Ben Ali gone, Mubarak gone, Saleh more or less gone, Gaddafi overthrown, Assad in danger, Abdullah of Jordan still facing opposition, Bahrain's minority Sunni monarchy still suicidally hoping to rule for eternity. These are massive historical events to which the Israelis have responded with a kind of appalled, hostile apathy. At the very moment when Israel might be able to claim that its Arab neighbours are only seeking the freedoms that Israelis already possess – that there is a brotherhood of democracy that might go beyond frontiers – it sulks and builds more colonies on Arab land and continues to delegitimise itself while accusing the world of trying to destroy it.

But the Ottoman empire cannot be forgotten at so critical an hour. At the height of its power, you could travel from Morocco to Constantinople without papers. With freedom in Syria and Jordan, we could travel from Algeria to Turkey and onwards into Europe without so much as a visa. The Ottoman Empire reborn! Except for the Arabs, of course. Be sure they will still need visas.

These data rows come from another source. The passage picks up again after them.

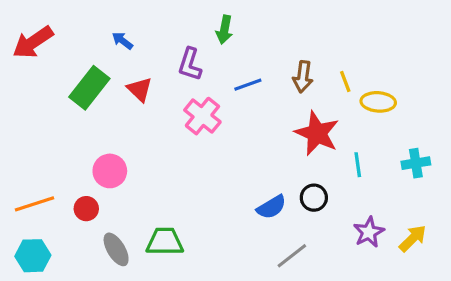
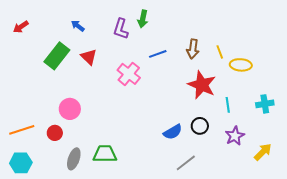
red arrow: (33, 42) -> (21, 27), size x0.6
purple L-shape: (190, 64) -> (121, 29), moved
purple star: (369, 232) -> (235, 136), moved
gray ellipse: (116, 249) -> (74, 159), turned 50

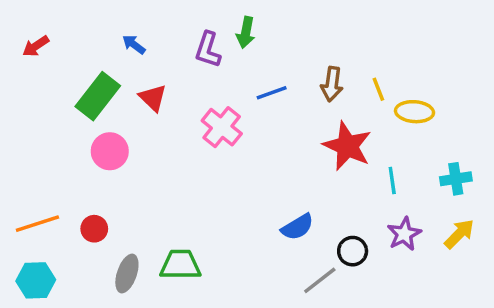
pink circle: (70, 109) -> (110, 151), moved
black circle: (200, 126) -> (353, 251), moved
yellow arrow: (263, 152) -> (459, 234), moved

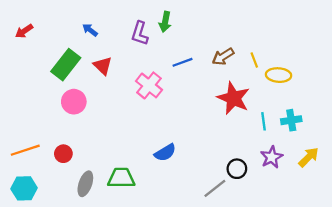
brown arrow: (332, 84) -> (223, 57), turned 50
cyan cross: (456, 179) -> (291, 120), moved
blue semicircle: (297, 227) -> (165, 153), moved

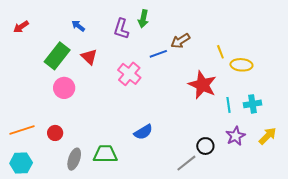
brown arrow: (223, 57) -> (180, 41), moved

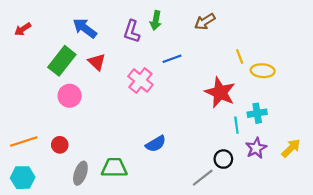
blue arrow: (78, 26) -> (85, 28), size x1.6
brown arrow: (180, 41) -> (205, 22), moved
cyan cross: (253, 104) -> (257, 113), moved
cyan line: (228, 105) -> (236, 125), moved

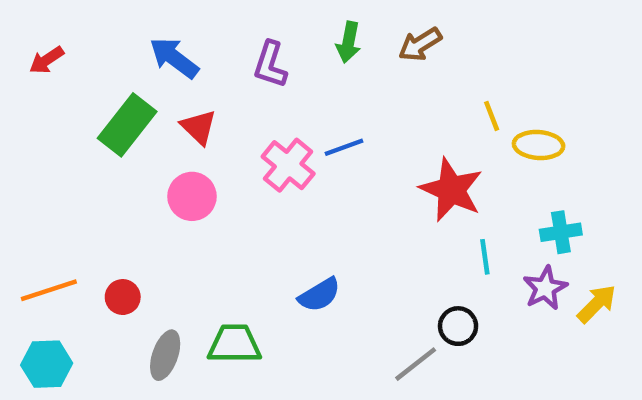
green arrow: (156, 20) -> (348, 42), moved
blue line: (172, 59) -> (344, 147), moved
pink circle: (70, 96) -> (192, 196), moved
cyan cross: (257, 113) -> (561, 232), moved
purple star: (256, 148) -> (545, 288), moved

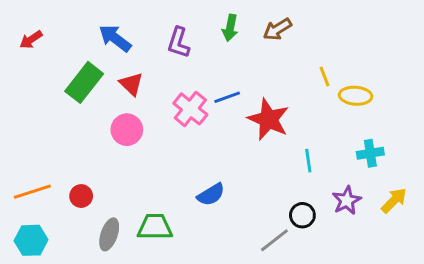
red star: (451, 190) -> (268, 119), moved
cyan line: (485, 257) -> (308, 161), moved
purple star: (545, 288) -> (347, 200), moved

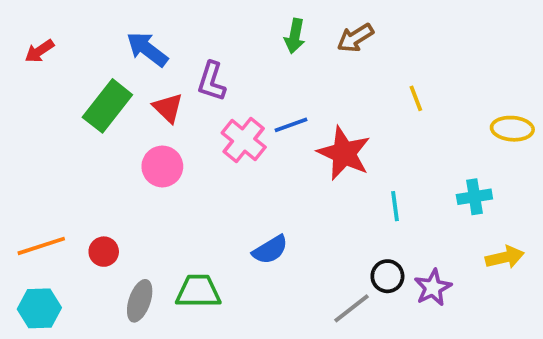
purple L-shape: (178, 43) -> (212, 81), moved
yellow ellipse: (356, 96) -> (512, 129), moved
purple star: (347, 200) -> (433, 288), moved
yellow arrow: (394, 200) -> (505, 257), turned 32

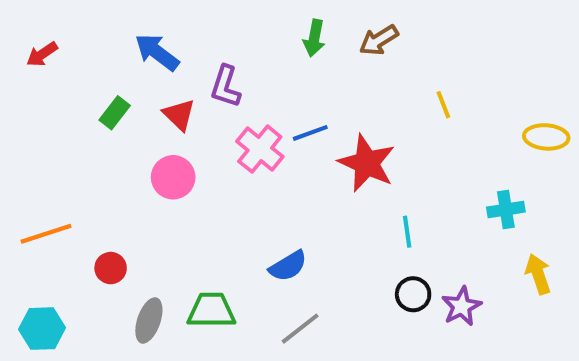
green rectangle: (107, 106) -> (115, 113), size x0.6
cyan line: (395, 206) -> (407, 232), moved
orange line: (41, 246) -> (46, 234), moved
yellow arrow: (505, 257) -> (538, 274), turned -96
gray line: (351, 308) -> (300, 329), moved

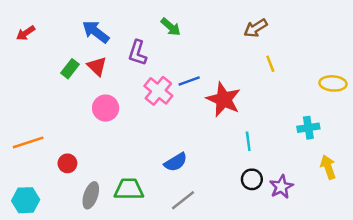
green arrow: (314, 38) -> (171, 27), moved, turned -60
brown arrow: (379, 40) -> (256, 28), moved
red triangle: (179, 115) -> (97, 66), moved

We are not there yet. How soon will the Shiites of Bahrain and the listless Saudi masses, sitting atop so much wealth, ask why they cannot control their own countries and press on to overthrow their effete rulers? How gloomily Maher al-Assad, brother of Bashar and commander of Syria's infamous 4th Brigade, must have listened to al-Jazeera's last phone call to Mohammed Gaddafi. "We lacked wisdom and foresight," Mohammed complained to the world before gunfire broke across his voice. "They are in the house!". Then: "God is great." And the line went dead.

Every unelected Arab leader – or any Muslim leader "elected" through fraud – will have pondered that voice. Wisdom is certainly a quality much lacking in the Middle East, foresight a skill which the Arabs and the West have both neglected. East and West – if they can be divided so crudely – have both lost the ability to think of the future. The next 24 hours is all that matters. Will there be protests in Hama tomorrow? What is Obama to say on prime time? What is Cameron to say to the world? Domino theories are a fraud. The Arab Spring is going to last for years. We better think about that. There is no "end of history".